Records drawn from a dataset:
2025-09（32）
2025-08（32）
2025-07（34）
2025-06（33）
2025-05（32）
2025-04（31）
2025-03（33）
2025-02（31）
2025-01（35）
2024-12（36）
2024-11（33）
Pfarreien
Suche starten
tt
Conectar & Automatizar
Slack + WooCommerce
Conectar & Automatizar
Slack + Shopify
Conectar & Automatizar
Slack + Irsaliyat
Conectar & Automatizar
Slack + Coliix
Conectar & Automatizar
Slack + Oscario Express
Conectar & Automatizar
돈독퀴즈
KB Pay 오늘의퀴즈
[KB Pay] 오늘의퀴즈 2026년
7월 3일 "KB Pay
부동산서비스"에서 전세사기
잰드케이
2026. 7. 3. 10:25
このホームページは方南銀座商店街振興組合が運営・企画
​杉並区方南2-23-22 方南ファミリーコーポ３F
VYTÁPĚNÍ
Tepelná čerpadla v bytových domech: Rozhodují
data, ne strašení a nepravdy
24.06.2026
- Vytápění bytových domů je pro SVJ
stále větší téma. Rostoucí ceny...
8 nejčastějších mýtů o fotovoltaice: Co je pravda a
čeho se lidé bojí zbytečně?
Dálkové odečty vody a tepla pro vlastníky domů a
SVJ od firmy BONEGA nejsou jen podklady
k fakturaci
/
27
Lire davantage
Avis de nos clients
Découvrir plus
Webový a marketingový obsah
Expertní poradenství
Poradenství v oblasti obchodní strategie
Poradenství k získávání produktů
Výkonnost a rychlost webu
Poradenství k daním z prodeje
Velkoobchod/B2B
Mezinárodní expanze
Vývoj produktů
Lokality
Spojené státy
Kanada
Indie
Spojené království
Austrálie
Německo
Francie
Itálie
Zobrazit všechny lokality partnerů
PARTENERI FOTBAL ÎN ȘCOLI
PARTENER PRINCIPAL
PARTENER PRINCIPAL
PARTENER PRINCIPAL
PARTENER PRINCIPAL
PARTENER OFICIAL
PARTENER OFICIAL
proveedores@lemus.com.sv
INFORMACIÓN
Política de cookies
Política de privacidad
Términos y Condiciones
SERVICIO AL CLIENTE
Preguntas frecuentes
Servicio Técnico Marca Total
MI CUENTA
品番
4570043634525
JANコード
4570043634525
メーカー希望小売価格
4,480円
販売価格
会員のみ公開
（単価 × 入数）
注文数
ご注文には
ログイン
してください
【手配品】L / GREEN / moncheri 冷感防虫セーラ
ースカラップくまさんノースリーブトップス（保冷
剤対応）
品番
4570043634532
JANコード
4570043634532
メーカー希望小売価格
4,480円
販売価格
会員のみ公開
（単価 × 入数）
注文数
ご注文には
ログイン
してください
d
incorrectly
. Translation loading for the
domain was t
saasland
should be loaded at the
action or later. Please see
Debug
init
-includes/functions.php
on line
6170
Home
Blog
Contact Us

◆ PROBLEM DESCRIPTION: In the entries above, please find the line with "2024-11（33）" and the line with "KB Pay 오늘의퀴즈", then write out exactly those two lines and every line between them, and nothing more.

◆ ANSWER BOX:
2024-11（33）
Pfarreien
Suche starten
tt
Conectar & Automatizar
Slack + WooCommerce
Conectar & Automatizar
Slack + Shopify
Conectar & Automatizar
Slack + Irsaliyat
Conectar & Automatizar
Slack + Coliix
Conectar & Automatizar
Slack + Oscario Express
Conectar & Automatizar
돈독퀴즈
KB Pay 오늘의퀴즈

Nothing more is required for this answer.